The problem is that one row, col: Int | ...
says that there exists one unique pair of indexes, but one row: Int | one col: Int | ...
says that there exists one unique index such that there exists one unique index... These are not the same.
Because thinking through one
and lone
quantifiers can be subtle, we strongly suggest not using them except for very simple constraints. (Using them as a multiplicity, like saying one Tim.office
is fine.)
Satisfiability Testing and a Pitfall
The test expect
syntax lets you check for satisfiability directly. This is quite powerful, and lets us illustrate a fairly common mistake. Here is a test block with 2 tests in it. Both of them may look like they are comparing myPred1
and myPred2
for equivalence:
test expect {
-- correct: "no counterexample exists"
-- Forge tries to find an instance where myPred1 and myPred2 disagree
p1eqp2_A: {
not (myPred1 iff myPred2)
} is unsat
-- incorrect: "it's possible to satisfy what i think always holds"

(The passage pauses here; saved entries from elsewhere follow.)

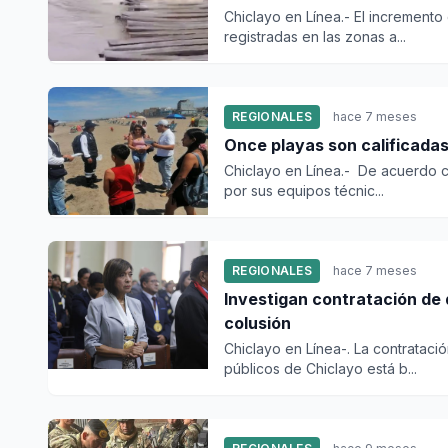
Chiclayo en Línea.- El incremento 
registradas en las zonas a...
REGIONALES
hace 7 meses
Once playas son calificadas
Chiclayo en Línea.- De acuerdo co
por sus equipos técnic...
REGIONALES
hace 7 meses
Investigan contratación de
colusión
Chiclayo en Línea-. La contrataci
públicos de Chiclayo está b...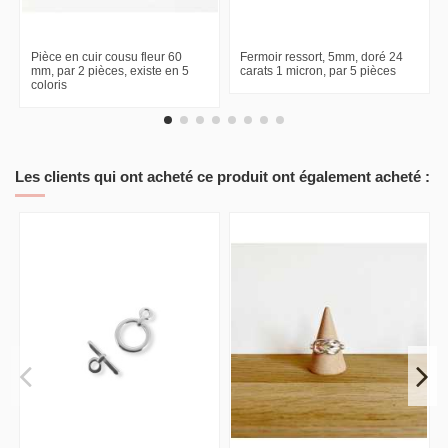
Pièce en cuir cousu fleur 60
Fermoir ressort, 5mm, doré 24
mm, par 2 pièces, existe en 5
carats 1 micron, par 5 pièces
coloris
Les clients qui ont acheté ce produit ont également acheté :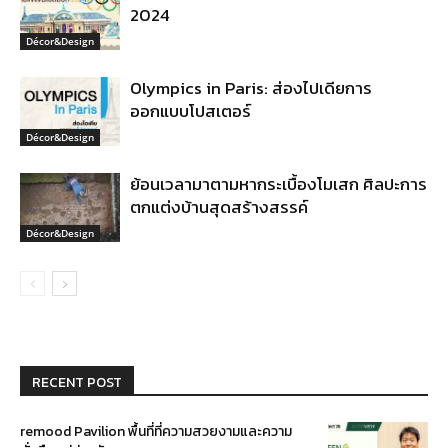
2024
Décor&Design
Olympics in Paris: ส่องไปเดียการ
ออกแบบโปสเตอร์
Décor&Design
ย้อนเวลามาตามหากระเบื้องโมเสก ศิลปะการ
ตกแต่งบ้านสุดสร้างสรรค์
Décor&Design
RECENT POST
remood Pavilion พื้นที่ที่ความสวยงามและความ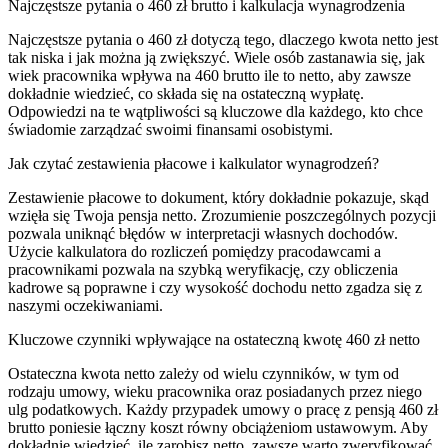
Najczęstsze pytania o 460 zł brutto i kalkulacja wynagrodzenia
Najczęstsze pytania o 460 zł dotyczą tego, dlaczego kwota netto jest
tak niska i jak można ją zwiększyć. Wiele osób zastanawia się, jak
wiek pracownika wpływa na 460 brutto ile to netto, aby zawsze
dokładnie wiedzieć, co składa się na ostateczną wypłatę.
Odpowiedzi na te wątpliwości są kluczowe dla każdego, kto chce
świadomie zarządzać swoimi finansami osobistymi.
Jak czytać zestawienia płacowe i kalkulator wynagrodzeń?
Zestawienie płacowe to dokument, który dokładnie pokazuje, skąd
wzięła się Twoja pensja netto. Zrozumienie poszczególnych pozycji
pozwala uniknąć błędów w interpretacji własnych dochodów.
Użycie kalkulatora do rozliczeń pomiędzy pracodawcami a
pracownikami pozwala na szybką weryfikację, czy obliczenia
kadrowe są poprawne i czy wysokość dochodu netto zgadza się z
naszymi oczekiwaniami.
Kluczowe czynniki wpływające na ostateczną kwotę 460 zł netto
Ostateczna kwota netto zależy od wielu czynników, w tym od
rodzaju umowy, wieku pracownika oraz posiadanych przez niego
ulg podatkowych. Każdy przypadek umowy o pracę z pensją 460 zł
brutto poniesie łączny koszt równy obciążeniom ustawowym. Aby
dokładnie wiedzieć, ile zarobisz netto, zawsze warto zweryfikować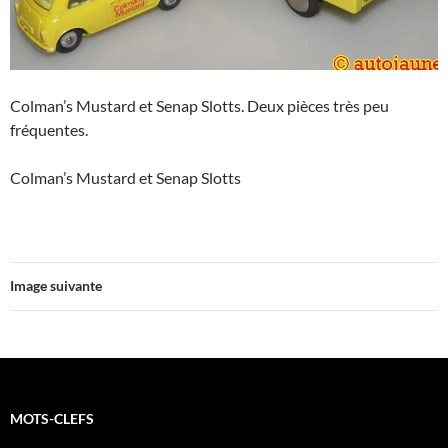
Colman’s Mustard et Senap Slotts. Deux pièces très peu
fréquentes.
Colman’s Mustard et Senap Slotts
Image suivante
MOTS-CLEFS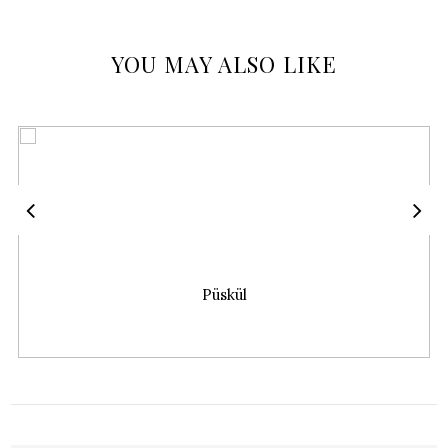
YOU MAY ALSO LIKE
Baby Blue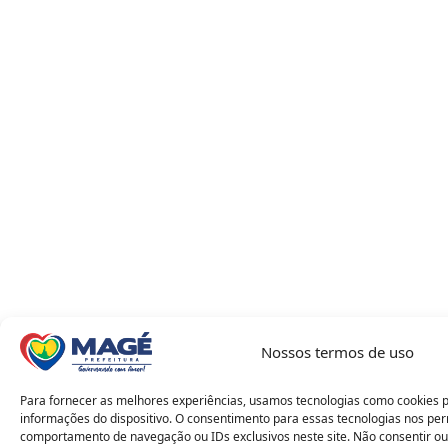
Nossos termos de uso
Para fornecer as melhores experiências, usamos tecnologias como cookies 
informações do dispositivo. O consentimento para essas tecnologias nos pe
comportamento de navegação ou IDs exclusivos neste site. Não consentir ou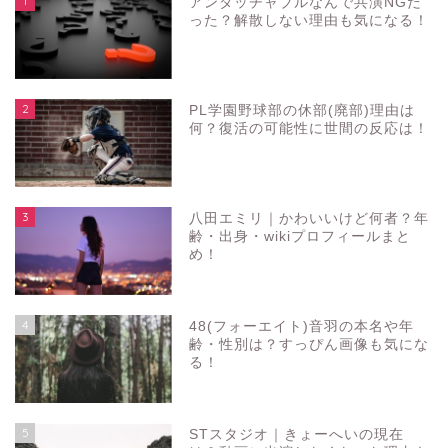
1
アンタッチャブルなんで共演NGだ
った？解散しない理由も気になる！
2
PL学園野球部の休部(廃部)理由は
何？復活の可能性に世間の反応は！
3
八田エミリ｜かわいいけど何者？年
齢・出身・wikiプロフィールまと
め！
4
48(フォーエイト)音羽の本名や年
齢・性別は？すっぴん画像も気にな
る！
5
STスタジオ｜きょーへいの現在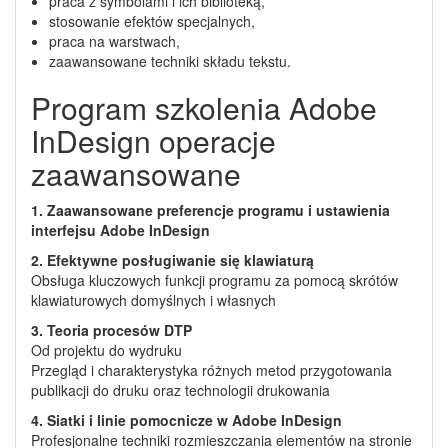
praca z symbolami i ich biblioteką,
stosowanie efektów specjalnych,
praca na warstwach,
zaawansowane techniki składu tekstu.
Program szkolenia Adobe
InDesign operacje
zaawansowane
1. Zaawansowane preferencje programu i ustawienia
interfejsu Adobe InDesign
2. Efektywne posługiwanie się klawiaturą
Obsługa kluczowych funkcji programu za pomocą skrótów
klawiaturowych domyślnych i własnych
3. Teoria procesów DTP
Od projektu do wydruku
Przegląd i charakterystyka różnych metod przygotowania
publikacji do druku oraz technologii drukowania
4. Siatki i linie pomocnicze w Adobe InDesign
Profesjonalne techniki rozmieszczania elementów na stronie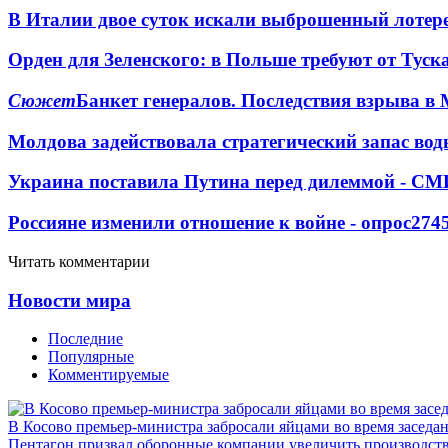
В Италии двое суток искали выброшенный лоте
Орден для Зеленского: в Польше требуют от Туск
Сюжет
Банкет генералов. Последствия взрыва в 
Молдова задействовала стратегический запас вод
Украина поставила Путина перед дилеммой - СМ
Россияне изменили отношение к войне - опрос
274
Читать комментарии
Новости мира
Последние
Популярные
Комментируемые
В Косово премьер-министра забросали яйцами во время заседа
Пентагон призвал оборонные компании увеличить производст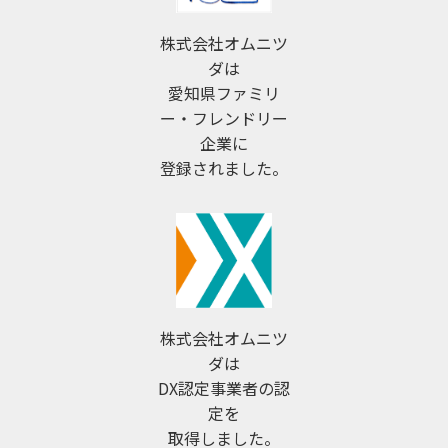
株式会社オムニツ
ダは
愛知県ファミリ
ー・フレンドリー
企業に
登録されました。
株式会社オムニツ
ダは
DX認定事業者の認
定を
取得しました。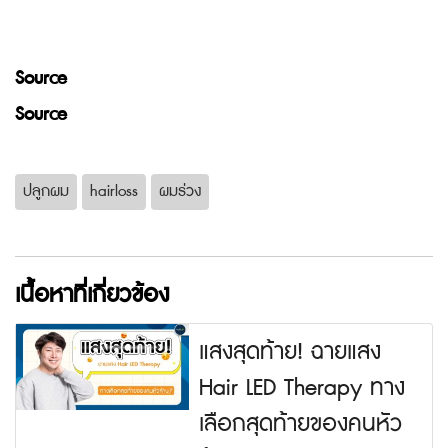
Source
Source
ปลูกผม
hairloss
ผมร่วง
เนื้อหาที่เกี่ยวข้อง
แสงสุดท้าย! ฉายแสง
Hair LED Therapy ทาง
เลือกสุดท้ายของคนหัว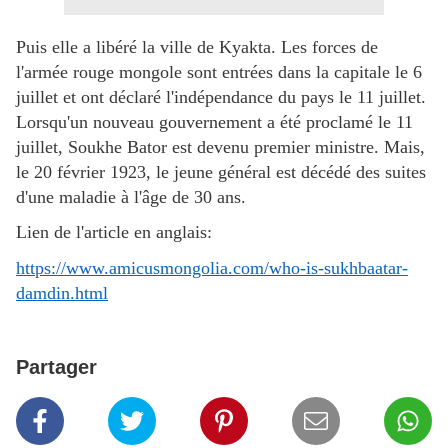
Puis elle a libéré la ville de Kyakta. Les forces de
l'armée rouge mongole sont entrées dans la capitale le 6
juillet et ont déclaré l'indépendance du pays le 11 juillet.
Lorsqu'un nouveau gouvernement a été proclamé le 11
juillet, Soukhe Bator est devenu premier ministre. Mais,
le 20 février 1923, le jeune général est décédé des suites
d'une maladie à l'âge de 30 ans.
Lien de l'article en anglais:
https://www.amicusmongolia.com/who-is-sukhbaatar-
damdin.html
Partager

-- Forge tries to find an instance where myPred1 and myPred2 happen to agree
p1eqp2_B: {
myPred1 iff myPred2
} is sat
}
These two tests do not express the same thing! One asks Forge to find an instance where the predicates are not equivalent. If it can find such an instance, we know the predicates are not equivalent, and can see why by viewing the intance. The other test asks Forge to find an arbitrary instance where they are equivalent. But that needn't be true in all instances, just the one that Forge finds.
Quantifiers and Performance
Forge works by converting your model into a boolean satisfiability problem. That is, it builds a boolean circuit where inputs making the circuit true satisfy your model. But boolean circuits don't have a notion of quantifiers, so they need to be compiled out.
The compiler has a lot of clever tricks to make this fast, but if it can't apply those tricks, it uses a basic idea: an all
is just a big and
, and a some
is just a big or
. This very simple conversion process increases the size of the circuit exponentially in the depth of quantification.
Let's look at an example of why this matters. Here is a reasonable way to approach writing a predicate for a model solving the 8-queens problem, where Forge is searching for how to place 8 queens on a chessboard such that none of them can attack the other:
pred notAttacking {
-- For every pair of queens
all disj q1, q2 : Queen | {
-- There's somewhere to put them: (r1,c1) and (r2,c2)
some r1, c1, r2, c2: Int | {
// ... such that (r1,c1) and (r2,c2) aren't on a shared line of attack
} } }
The problem is: there are 8 queens, and 16 integers. It turns out this is a pathological case for the compiler, and it runs for a really long time. In fact, it runs for a long time even if we reduce the scope to 4 queens! The default verbosity
option shows the blowup here, in `time-ranslation, which gives the number of milliseconds used to convert the model to a boolean circuit:
:stats ((size-variables 410425) (size-clauses 617523) (size-primary 1028) (time-translation 18770) (time-solving 184) (time-building 40)) :metadata ())
#vars: (size-variables 410425); #primary: (size-primary 1028); #clauses: (size-clauses 617523)
Transl (ms): (time-translation 18770); Solving (ms): (time-solving 184)
Ouch! To avoid this blowup, we might try a different approach that uses fewer quantifiers. In fact, *we can write the constraint without referring to specific queens at all, just 4 integers representing the positions.
If you encounter bad performance from Forge, check for this sort of unnecessary nested quantifier use. It can often be fixed by reducing quantifier nesting, or by narrowing the scope of what's being quantified over.